Romualdez, chairman of the House Committee on Rules, also vowed to hear the proposal of other lawmakers to address the impact of RTL, saying “everyone deserves to be heard.”
On February 2019, Republic Act (RA) 11203 entitled, “An Act Liberalizing the Importation, Exportation and Trading of Rice, Lifting for the Purpose the Quantitative Import Restriction on Rice, and For Other Purposes” was enacted to help support the local rice industry specifically by creating a “Rice Competitiveness Enhancement Fund.”
For his part, House Committee on Agriculture and Food Chairman Wilfrido Mark Enverga said suspension of rice importation will help farmers against losses due to the RTL.
“Definitely a call for suspension of rice importation and/or raising the safeguard measures will ease the impacts of the rice liberalization law,” he added.
December discussions
According to Enverga, his committee will deliberate all the proposals amending, as well as repealing the RTL next month.
“There are bills repealing and amending the RTL. These measures will be scheduled this December for deliberations,” Enverga said.
“It is a point of consideration for President Duterte. We will welcome any measure that will cushion the immediate impacts of the law to our rice farmers,” he added. Currently, there are five pending bills and resolutions repealing and amending Republic Act 11203 or the RTL.

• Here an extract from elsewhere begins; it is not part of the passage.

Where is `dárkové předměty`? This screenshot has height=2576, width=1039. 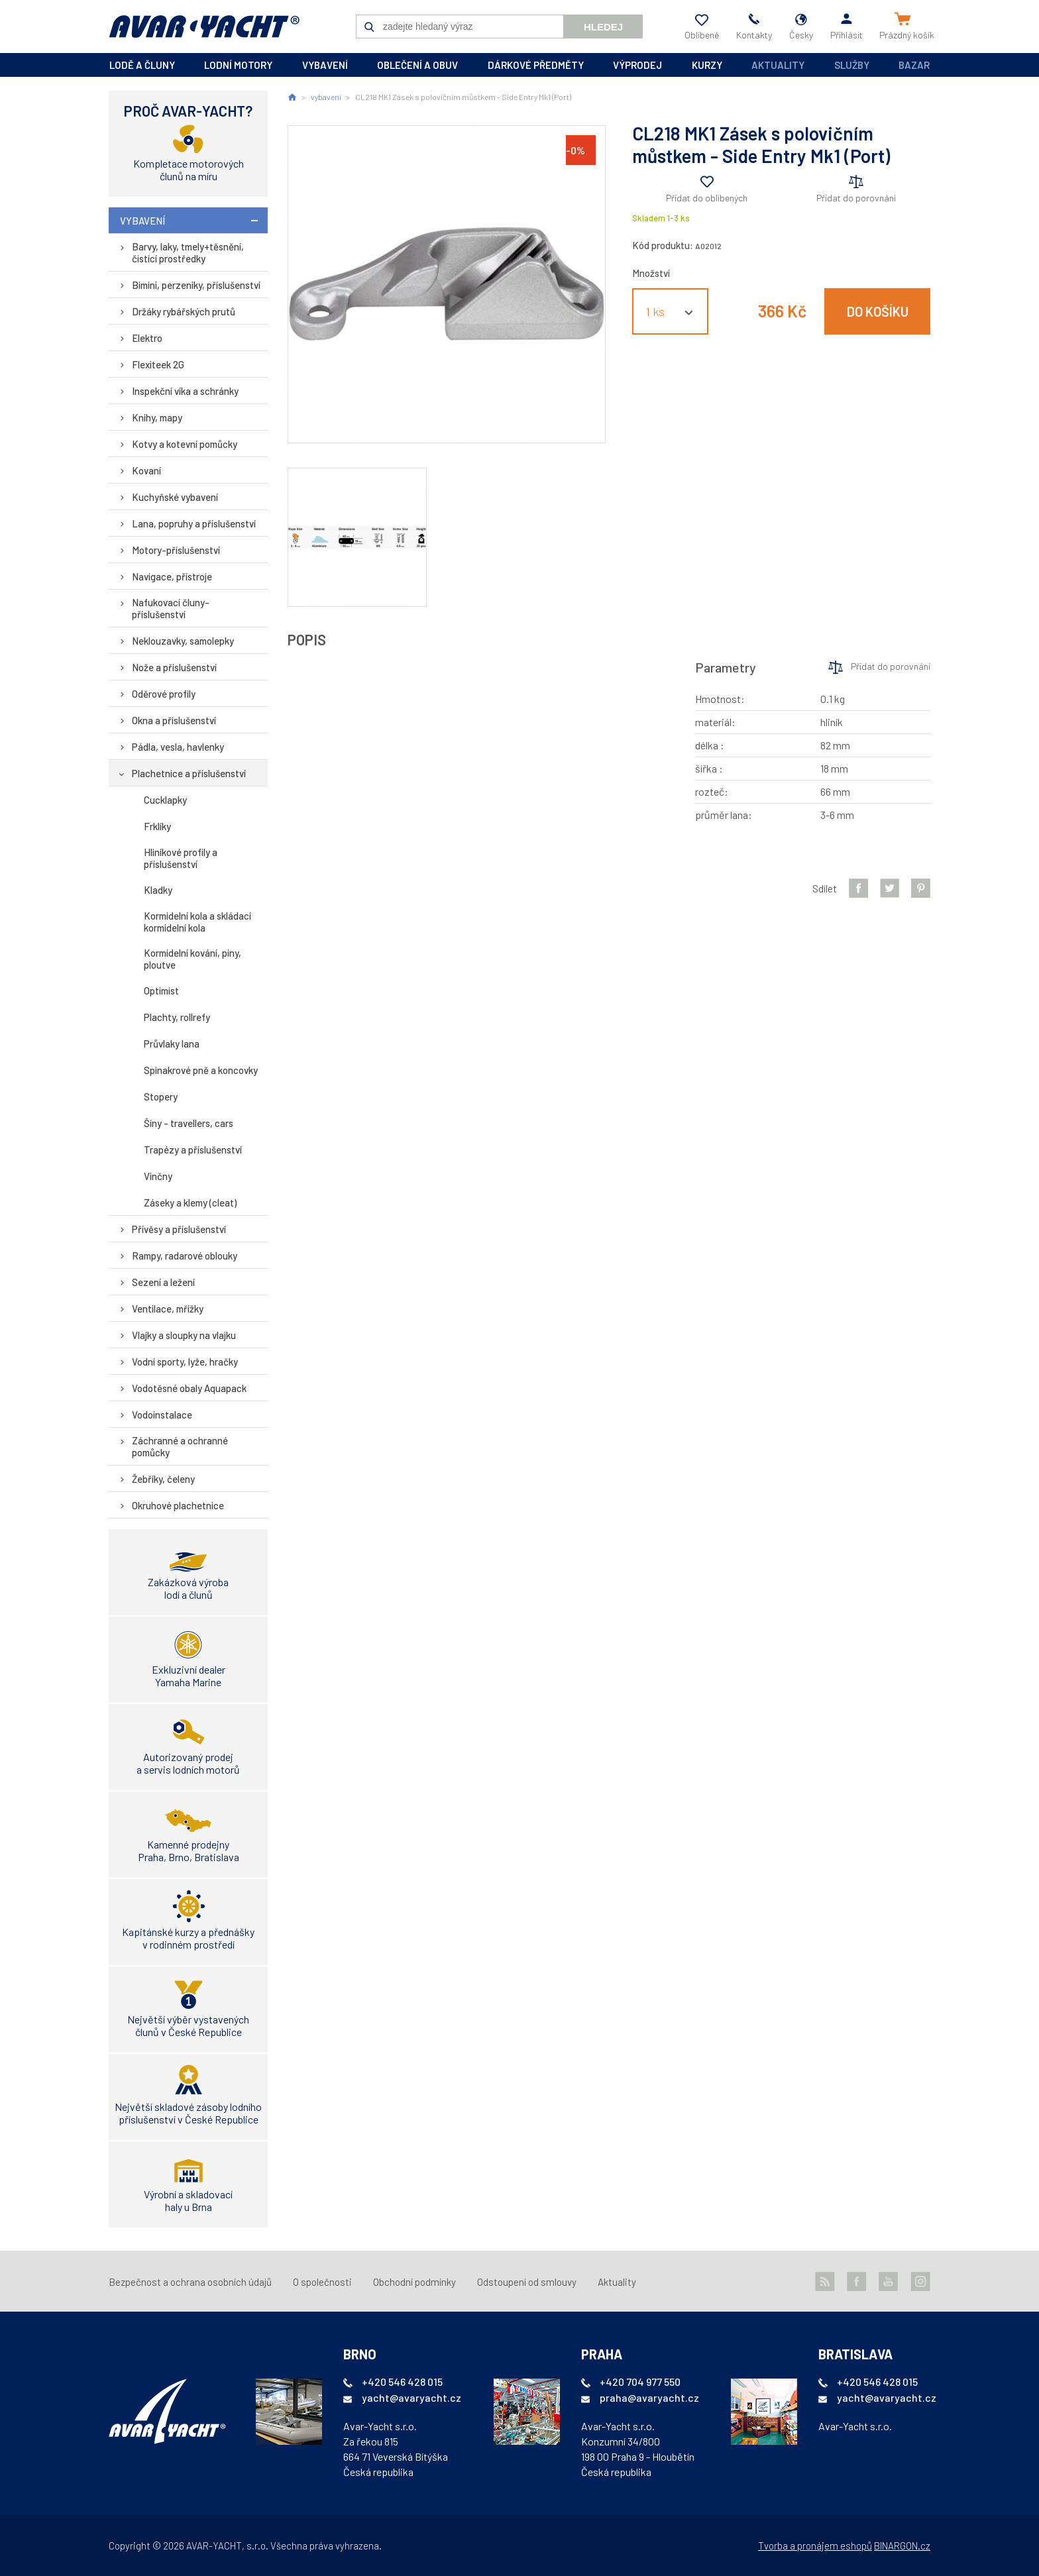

Last week, Bantay Bigas and the National Federation of Peasant Women (Amihan) submitted a petition to the House urging the leadership of the chamber to repeal the RTL.

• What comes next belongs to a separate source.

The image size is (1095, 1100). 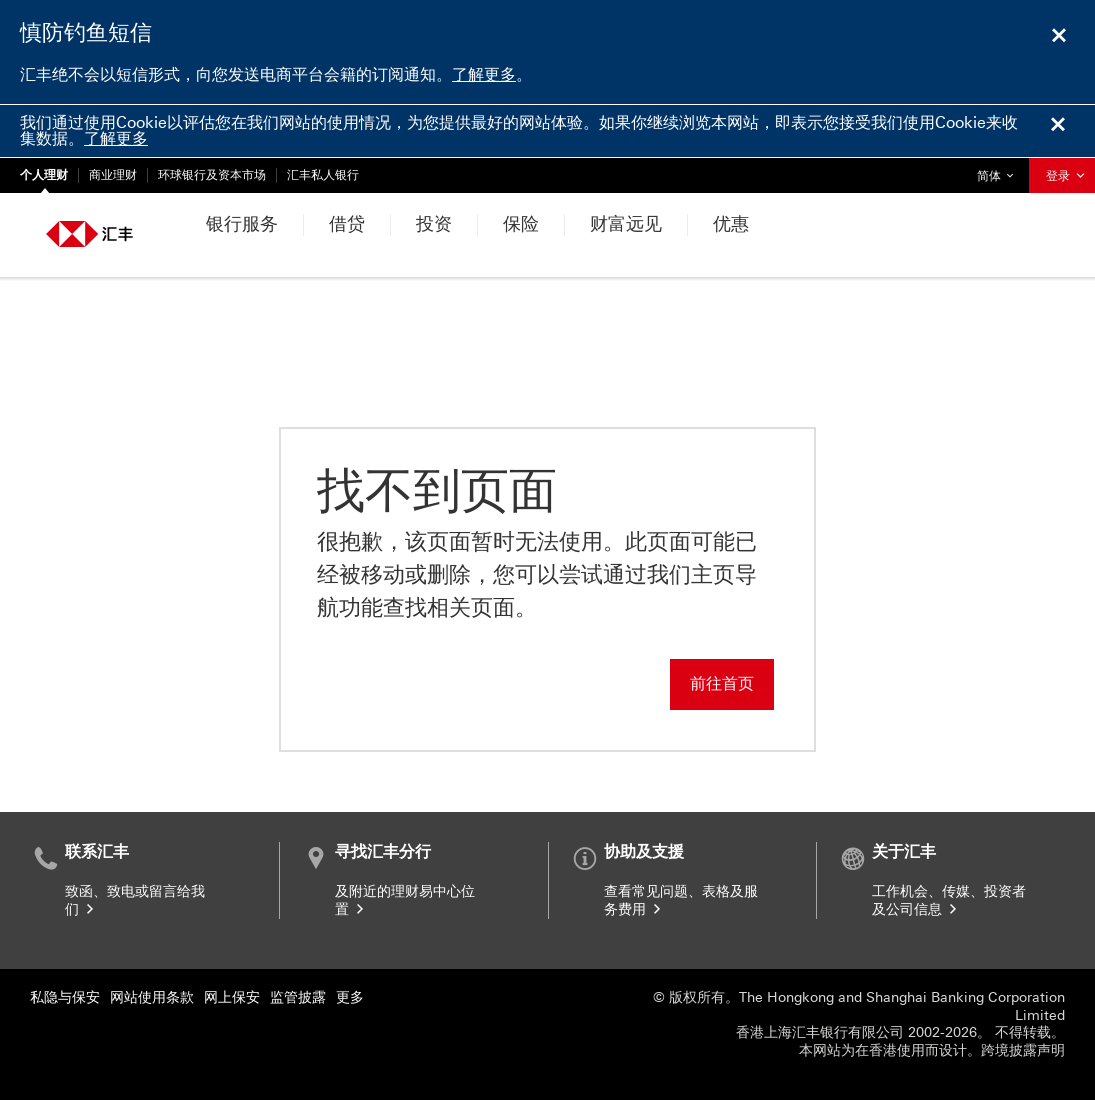 What do you see at coordinates (350, 997) in the screenshot?
I see `更多` at bounding box center [350, 997].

The groups said their petition was signed by 50,000 farmers in top rice-producing provinces, including Nueva Ecija, Isabela, Pangasinan, Cagayan, Iloilo, Camarines Sur, Tarlac and Leyte.
“We strongly hope that the House of Representatives heeds the noble demands of the Filipino people for the attainment of national food security based on self-sufficiency and self-reliance, free from import dependence and grounded on strengthened tenurial rights of rice farmers in the country,” the petition said.
Reiterated
Meanwhile, House Committee on Ways and Means Chairman Joey Salceda on Tuesday reiterated that the national government has three options, including requesting Congress to impose quatitative restrictions, to stop farmers from incurring losses due to RTL.
According to Salceda, the sudden drop in palay prices is due to increased local harvest and the huge volume of imported rice with the RTL.
One of the options, Salceda said, is for President Duterte to ask Congress for special powers to impose the quantitative restrictions, which was repealed in the passage of RTL last year.
With the surge of rice imports and injury to domestic industry the other option the government may invoke, Salceda said, is Republic Act 8800 or the Safeguards Law to impose 30 percent to 80 percent tariff on imported rice outside the Minimum Access Volume (MAV) of 350,000 metric tons. “RA 8800 is well recognized under our commitments with the WTO [World Trade Organization] and the provisional measure has a maximum period of one year,” he said.
The third option, Salceda said, is for the government to provide cash transfers to marginal small-lot farmers and concessional loans to big rice farmers. The lawmaker said a total of 2.1 million farmers will benefit from these options.